JEP 370 Feedback

Philippe Marschall kustos at gmx.net
Mon Apr 20 19:36:36 UTC 2020


Hello

I'm not sure whether this is the right channel. I had a quick look at
JEP 370 and since it's an incubator feature I wanted to take the
opportunity to provide some feedback:

The biggest limitation I'm currently seeing is the missing ability to
deal with MemorySegment on the native / JNI side. Mainly I'm missing
equivalents of the following JNI functions:

- NewDirectByteBuffer
- GetDirectBufferAddress
- GetDirectBufferCapacity

These functions are required when:

- libraries expect memory to be allocated and released using library
specific functions
- allocations need to happen with specific flags currently not supported
by the JDK
- a native thread calls into Java code

Yes, this can be achieved by going through a ByteBuffer, however this
has the following disadvantages:

- a DirectByteBuffer has to be allocated which is noticeable for small
allocations
- no timely release of memory through try-with-resources, instead a
custom native method has to be provided and called

Should these be added it would be helpful if the equivalent of
NewDirectByteBuffer would take a function pointer to a release function
and optionally an attachment which will be called by MemorySegment#close().

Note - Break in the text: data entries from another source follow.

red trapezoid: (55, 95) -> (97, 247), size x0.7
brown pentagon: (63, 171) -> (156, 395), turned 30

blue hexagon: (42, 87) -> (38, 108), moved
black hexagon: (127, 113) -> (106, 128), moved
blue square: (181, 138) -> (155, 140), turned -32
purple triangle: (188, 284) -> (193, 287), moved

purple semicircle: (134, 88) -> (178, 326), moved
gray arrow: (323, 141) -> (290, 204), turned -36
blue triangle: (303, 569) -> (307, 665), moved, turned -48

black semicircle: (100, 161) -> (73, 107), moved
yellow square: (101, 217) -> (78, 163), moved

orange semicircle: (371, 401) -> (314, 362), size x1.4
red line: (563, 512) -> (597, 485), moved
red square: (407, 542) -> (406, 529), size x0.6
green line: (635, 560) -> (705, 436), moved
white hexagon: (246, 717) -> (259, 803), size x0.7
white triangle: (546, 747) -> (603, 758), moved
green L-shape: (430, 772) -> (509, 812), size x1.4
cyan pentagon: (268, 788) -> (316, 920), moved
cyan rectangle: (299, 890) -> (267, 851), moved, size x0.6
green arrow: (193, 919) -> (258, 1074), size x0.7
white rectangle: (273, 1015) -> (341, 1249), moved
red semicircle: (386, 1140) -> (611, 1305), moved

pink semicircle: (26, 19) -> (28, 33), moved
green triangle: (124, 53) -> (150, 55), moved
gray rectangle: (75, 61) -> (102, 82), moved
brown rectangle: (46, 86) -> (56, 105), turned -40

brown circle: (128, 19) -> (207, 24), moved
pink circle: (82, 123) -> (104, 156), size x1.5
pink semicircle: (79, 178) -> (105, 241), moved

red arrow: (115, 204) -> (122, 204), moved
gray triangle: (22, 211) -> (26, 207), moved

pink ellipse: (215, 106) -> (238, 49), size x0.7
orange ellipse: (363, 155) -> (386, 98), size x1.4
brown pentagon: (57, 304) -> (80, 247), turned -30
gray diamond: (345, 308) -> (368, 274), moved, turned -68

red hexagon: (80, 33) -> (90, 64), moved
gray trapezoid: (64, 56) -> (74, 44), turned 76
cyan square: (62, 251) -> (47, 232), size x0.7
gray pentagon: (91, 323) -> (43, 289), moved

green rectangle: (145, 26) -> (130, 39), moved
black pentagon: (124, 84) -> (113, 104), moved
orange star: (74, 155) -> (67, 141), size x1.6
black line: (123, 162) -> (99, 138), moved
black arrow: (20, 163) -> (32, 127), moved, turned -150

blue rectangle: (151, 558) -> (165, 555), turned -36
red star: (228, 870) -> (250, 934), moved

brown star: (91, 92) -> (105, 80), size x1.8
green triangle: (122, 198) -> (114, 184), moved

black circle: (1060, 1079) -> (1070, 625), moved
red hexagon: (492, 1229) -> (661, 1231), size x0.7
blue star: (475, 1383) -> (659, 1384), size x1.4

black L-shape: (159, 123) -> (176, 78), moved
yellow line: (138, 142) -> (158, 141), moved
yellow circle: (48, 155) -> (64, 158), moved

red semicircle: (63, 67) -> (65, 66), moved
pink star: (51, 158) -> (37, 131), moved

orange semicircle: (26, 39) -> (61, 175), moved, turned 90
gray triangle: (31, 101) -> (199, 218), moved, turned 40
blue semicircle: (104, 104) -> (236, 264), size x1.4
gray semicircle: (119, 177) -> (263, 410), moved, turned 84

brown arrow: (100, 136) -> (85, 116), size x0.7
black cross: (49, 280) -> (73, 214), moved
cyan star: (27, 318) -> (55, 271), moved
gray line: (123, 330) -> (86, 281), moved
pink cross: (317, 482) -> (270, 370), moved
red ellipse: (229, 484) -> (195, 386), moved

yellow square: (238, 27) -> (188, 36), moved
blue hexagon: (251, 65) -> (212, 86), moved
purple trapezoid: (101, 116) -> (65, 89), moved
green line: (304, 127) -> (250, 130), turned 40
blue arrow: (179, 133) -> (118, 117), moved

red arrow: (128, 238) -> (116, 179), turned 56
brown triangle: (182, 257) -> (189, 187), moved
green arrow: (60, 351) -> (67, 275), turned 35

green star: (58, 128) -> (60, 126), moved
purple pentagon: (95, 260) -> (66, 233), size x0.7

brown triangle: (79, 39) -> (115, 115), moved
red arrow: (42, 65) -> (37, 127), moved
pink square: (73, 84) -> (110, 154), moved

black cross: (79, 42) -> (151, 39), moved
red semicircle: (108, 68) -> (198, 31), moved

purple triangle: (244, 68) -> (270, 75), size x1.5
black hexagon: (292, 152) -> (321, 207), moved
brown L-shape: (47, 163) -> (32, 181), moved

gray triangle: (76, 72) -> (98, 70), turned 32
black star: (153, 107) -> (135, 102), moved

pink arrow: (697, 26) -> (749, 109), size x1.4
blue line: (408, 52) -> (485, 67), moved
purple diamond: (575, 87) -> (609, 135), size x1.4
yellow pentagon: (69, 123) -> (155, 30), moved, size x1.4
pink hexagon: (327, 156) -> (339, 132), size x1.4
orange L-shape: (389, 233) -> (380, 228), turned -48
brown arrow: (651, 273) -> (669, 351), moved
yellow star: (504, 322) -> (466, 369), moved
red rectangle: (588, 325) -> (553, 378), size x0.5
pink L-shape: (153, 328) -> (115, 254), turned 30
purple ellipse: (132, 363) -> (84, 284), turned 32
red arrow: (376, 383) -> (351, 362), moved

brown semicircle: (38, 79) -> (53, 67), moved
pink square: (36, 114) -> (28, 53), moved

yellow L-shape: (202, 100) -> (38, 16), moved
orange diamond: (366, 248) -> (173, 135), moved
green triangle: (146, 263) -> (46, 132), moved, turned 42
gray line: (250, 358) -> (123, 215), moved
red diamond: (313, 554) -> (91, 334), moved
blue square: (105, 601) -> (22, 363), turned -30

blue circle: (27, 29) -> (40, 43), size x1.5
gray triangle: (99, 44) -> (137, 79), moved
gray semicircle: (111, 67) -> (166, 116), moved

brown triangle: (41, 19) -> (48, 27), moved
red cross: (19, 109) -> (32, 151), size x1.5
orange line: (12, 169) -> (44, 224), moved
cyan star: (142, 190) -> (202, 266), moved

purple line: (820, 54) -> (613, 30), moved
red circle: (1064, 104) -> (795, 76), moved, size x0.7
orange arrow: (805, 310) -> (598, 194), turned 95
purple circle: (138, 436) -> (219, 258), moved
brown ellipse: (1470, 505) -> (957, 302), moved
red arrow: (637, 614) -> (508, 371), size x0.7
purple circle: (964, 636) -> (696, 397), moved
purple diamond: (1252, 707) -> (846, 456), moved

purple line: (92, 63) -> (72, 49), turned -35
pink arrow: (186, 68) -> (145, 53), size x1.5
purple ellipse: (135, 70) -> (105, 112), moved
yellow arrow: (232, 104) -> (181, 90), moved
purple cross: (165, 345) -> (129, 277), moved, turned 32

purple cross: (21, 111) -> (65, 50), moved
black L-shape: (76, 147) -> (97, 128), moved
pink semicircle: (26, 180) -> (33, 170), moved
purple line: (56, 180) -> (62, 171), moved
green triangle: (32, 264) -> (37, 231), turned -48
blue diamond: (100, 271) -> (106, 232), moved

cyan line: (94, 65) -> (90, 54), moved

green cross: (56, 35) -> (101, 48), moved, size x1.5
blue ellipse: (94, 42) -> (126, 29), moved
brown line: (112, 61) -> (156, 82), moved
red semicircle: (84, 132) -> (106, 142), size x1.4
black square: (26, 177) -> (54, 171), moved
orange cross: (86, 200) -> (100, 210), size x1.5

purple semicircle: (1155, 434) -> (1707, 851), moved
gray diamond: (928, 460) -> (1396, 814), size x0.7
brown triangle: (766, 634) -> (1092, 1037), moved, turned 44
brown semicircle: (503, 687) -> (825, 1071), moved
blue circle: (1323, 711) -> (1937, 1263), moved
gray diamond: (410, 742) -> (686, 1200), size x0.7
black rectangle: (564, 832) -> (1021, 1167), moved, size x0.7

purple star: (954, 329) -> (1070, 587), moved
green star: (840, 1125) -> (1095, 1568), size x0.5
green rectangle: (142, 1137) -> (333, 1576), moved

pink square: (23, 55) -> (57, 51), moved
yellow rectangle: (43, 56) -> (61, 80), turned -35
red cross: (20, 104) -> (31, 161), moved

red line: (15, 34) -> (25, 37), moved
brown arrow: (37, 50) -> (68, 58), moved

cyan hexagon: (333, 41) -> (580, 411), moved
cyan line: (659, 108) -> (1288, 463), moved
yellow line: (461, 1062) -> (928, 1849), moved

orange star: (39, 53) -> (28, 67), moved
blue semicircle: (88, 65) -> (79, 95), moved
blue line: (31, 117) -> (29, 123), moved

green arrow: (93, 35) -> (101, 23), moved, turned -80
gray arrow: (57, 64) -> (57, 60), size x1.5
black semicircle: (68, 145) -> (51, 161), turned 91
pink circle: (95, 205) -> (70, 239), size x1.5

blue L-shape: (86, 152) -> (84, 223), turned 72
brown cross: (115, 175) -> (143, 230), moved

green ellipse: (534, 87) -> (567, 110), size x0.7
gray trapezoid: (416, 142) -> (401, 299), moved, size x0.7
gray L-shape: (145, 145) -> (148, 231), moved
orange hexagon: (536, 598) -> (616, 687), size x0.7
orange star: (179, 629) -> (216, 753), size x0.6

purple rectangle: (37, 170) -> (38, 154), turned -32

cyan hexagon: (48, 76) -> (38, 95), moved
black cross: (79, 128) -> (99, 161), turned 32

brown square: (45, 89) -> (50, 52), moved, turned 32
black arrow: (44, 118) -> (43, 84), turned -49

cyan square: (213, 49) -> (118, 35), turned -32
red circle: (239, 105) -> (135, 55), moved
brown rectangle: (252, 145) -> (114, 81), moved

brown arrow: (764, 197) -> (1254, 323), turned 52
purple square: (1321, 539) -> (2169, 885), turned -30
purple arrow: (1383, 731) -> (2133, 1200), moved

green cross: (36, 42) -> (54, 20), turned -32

How would incubator features be made available to JNI code? Through a
#define? Through a different header?

What would also be helpful is the ability to efficiently convert a
MemorySegment to a Java String without an intermediate byte[] or a NIO
Buffer used by a Charset.

I had a quick, unscientific look at performance compared to
malloc/calloc/free with NewDirectByteBuffer and it looks as if the
performance of JEP 370 compares favorably. Were I did find a performance
deficit was when comparing with large allocations using mmap and large
pages, either single threaded or multi-threaded with the allocation size
matching the page size (2M). This is not unexpected.